- Work instruction: The answer must consist solely of the lines from the opening line of the entries through the line with "जीवन का पहला रोजा रखा!", transcribed exactly and without any pictures.

[Dataset entries]

# # # # # # #

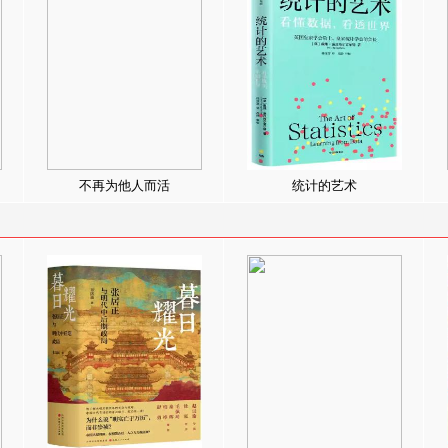
不再为他人而活
统计的艺术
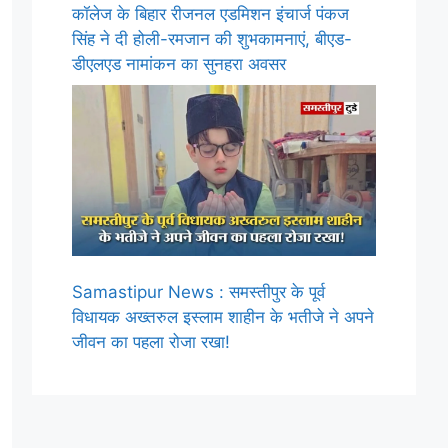
कॉलेज के बिहार रीजनल एडमिशन इंचार्ज पंकज
सिंह ने दी होली-रमजान की शुभकामनाएं, बीएड-
डीएलएड नामांकन का सुनहरा अवसर
Samastipur News : समस्तीपुर के पूर्व
विधायक अख्तरुल इस्लाम शाहीन के भतीजे ने अपने
जीवन का पहला रोजा रखा!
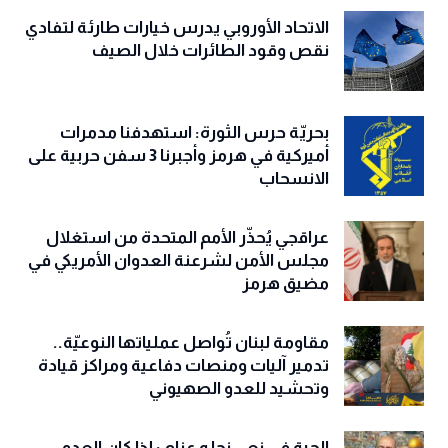
الاتحاد الأوروبي يدرس خيارات طارئة لتفادي
نقص وقود الطائرات خلال الصيف
بحريّة حرس الثورة: استهدفنا مدمرات
أميركية في هرمز وأجبرنا 3 سفن حربية على
الانسحاب
عراقجي يُحذّر الأمم المتحدة من استغلال
مجلس الأمن لشرعنة العدوان الأمريكي في
مضيق هرمز
مقاومة لبنان تُواصل عملياتها النوعيّة..
تدمير آليات ومنصات دفاعية ومراكز قيادة
وتحشيد للعدو الصهيوني
الحية في نعي نجله عزام : إذا كان العدو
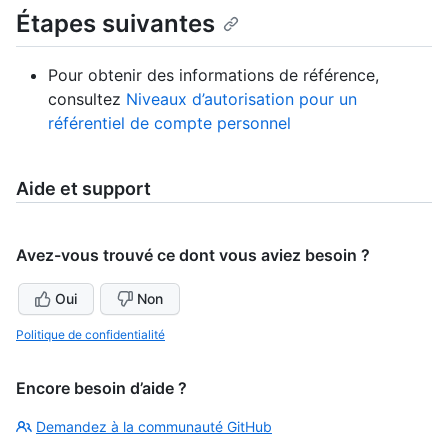
Étapes suivantes
Pour obtenir des informations de référence,
consultez
Niveaux d’autorisation pour un
référentiel de compte personnel
Aide et support
Avez-vous trouvé ce dont vous aviez besoin ?
Oui
Non
Politique de confidentialité
Encore besoin d’aide ?
Demandez à la communauté GitHub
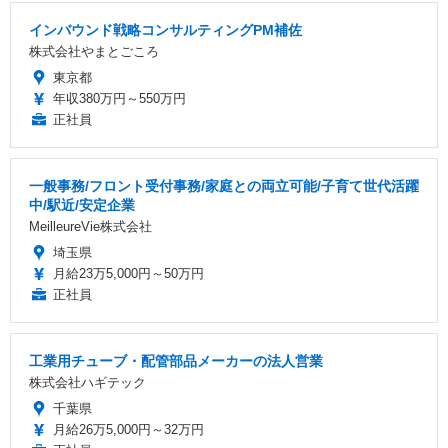
インバウンド戦略コンサルティングPM補佐
株式会社やまとごころ
東京都
年収380万円～550万円
正社員
一般事務/フロント受付事務/家庭との両立可能/子育て世代活躍
中/駅近/安定企業
MeilleureVie株式会社
埼玉県
月給23万5,000円～50万円
正社員
工業用チューブ・配管部品メーカーの法人営業
株式会社ハギテック
千葉県
月給26万5,000円～32万円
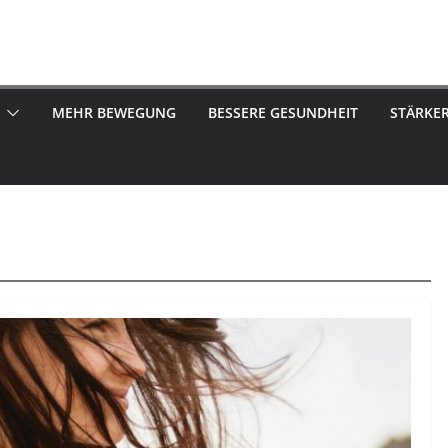
MEHR BEWEGUNG
BESSERE GESUNDHEIT
STÄRKE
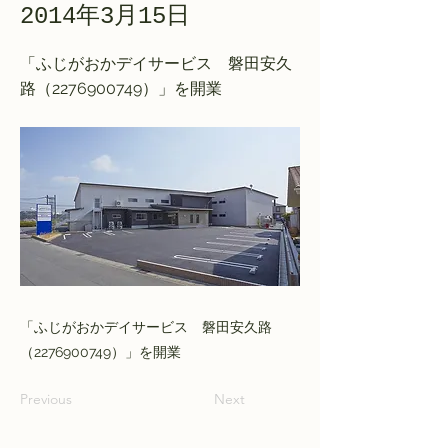
2014年3月15日
「ふじがおかデイサービス 磐田安久
路（2276900749）」を開業
「ふじがおかデイサービス 磐田安久路
（2276900749）」を開業
Previous
Next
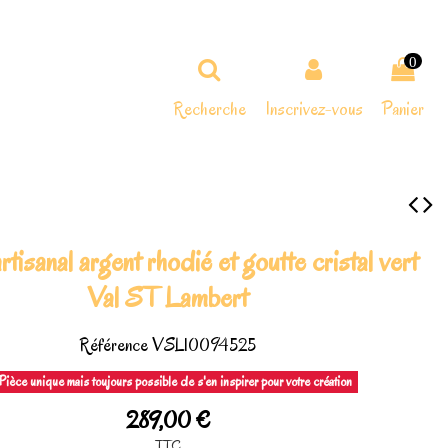
0
Recherche
Inscrivez-vous
Panier
artisanal argent rhodié et goutte cristal vert
Val ST Lambert
Référence
VSL10094525
Pièce unique mais toujours possible de s'en inspirer pour votre création
289,00 €
TTC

# # # # # # #

- Output of the task:
不再为他人而活
统计的艺术
कॉलेज के बिहार रीजनल एडमिशन इंचार्ज पंकज
सिंह ने दी होली-रमजान की शुभकामनाएं, बीएड-
डीएलएड नामांकन का सुनहरा अवसर
Samastipur News : समस्तीपुर के पूर्व
विधायक अख्तरुल इस्लाम शाहीन के भतीजे ने अपने
जीवन का पहला रोजा रखा!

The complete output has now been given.